But please follow the following guideline:


To make it short: ALWAYS USE YOUR COMMON SENSE IF POSTING!
If you don't have common sense, don't post.


More specifically:

For new threads:


a) Good, meaningful title:
The title has to say what the problem is about in best way possible.
If that title occured already, it's definitely bad. And contest names aren't good either.
That's in fact a requirement for being able to search old problems.

Examples:
Bad titles:
- "Hard"/"Medium"/"Easy" (if you find it so cool how hard/easy it is, tell it in the post and use a title that tells us the problem)
- "Number Theory" (hey guy, guess why this forum's named that way¿ and is it the only such problem on earth¿)
- "Fibonacci" (there are millions of Fibonacci problems out there, all posted and named the same...)
- "Chinese TST 2003" (does this say anything about the problem¿)
Good titles:
- "On divisors of a³+2b³+4c³-6abc"
- "Number of solutions to x²+y²=6z²"
- "Fibonacci numbers are never squares"


b) Use search function:
Before posting a "new" problem spend at least two, better five, minutes to look if this problem was posted before. If it was, don't repost it. If you have anything important to say on topic, post it in one of the older threads.
If the thread is locked cause of this, use search function.

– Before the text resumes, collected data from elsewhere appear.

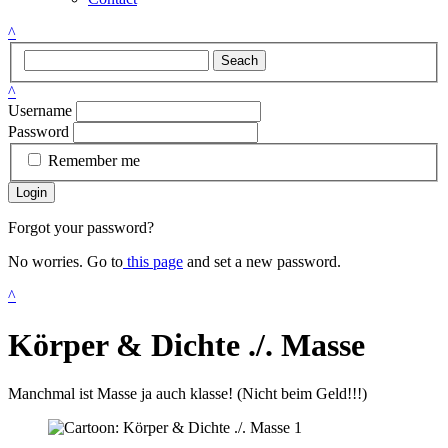
^
Seach
^
Username
Password
Remember me
Login
Forgot your password?
No worries. Go to
this page
and set a new password.
^
Körper & Dichte ./. Masse
Manchmal ist Masse ja auch klasse! (Nicht beim Geld!!!)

Update (by Amir Hossein). The best way to search for two keywords in AoPS is to input
[code]+"first keyword" +"second keyword"[/code]
so that any post containing both strings "first word" and "second form".


c) Good problem statement:
Some recent really bad post was:
[quote]$lim_{n\to 1}^{+\infty}\frac{1}{n}-lnn$[/quote]
It contains no question and no answer.
If you do this, too, you are on the best way to get your thread deleted. Write everything clearly, define where your variables come from (and define the "natural" numbers if used). Additionally read your post at least twice before submitting. After you sent it, read it again and use the Edit-Button if necessary to correct errors.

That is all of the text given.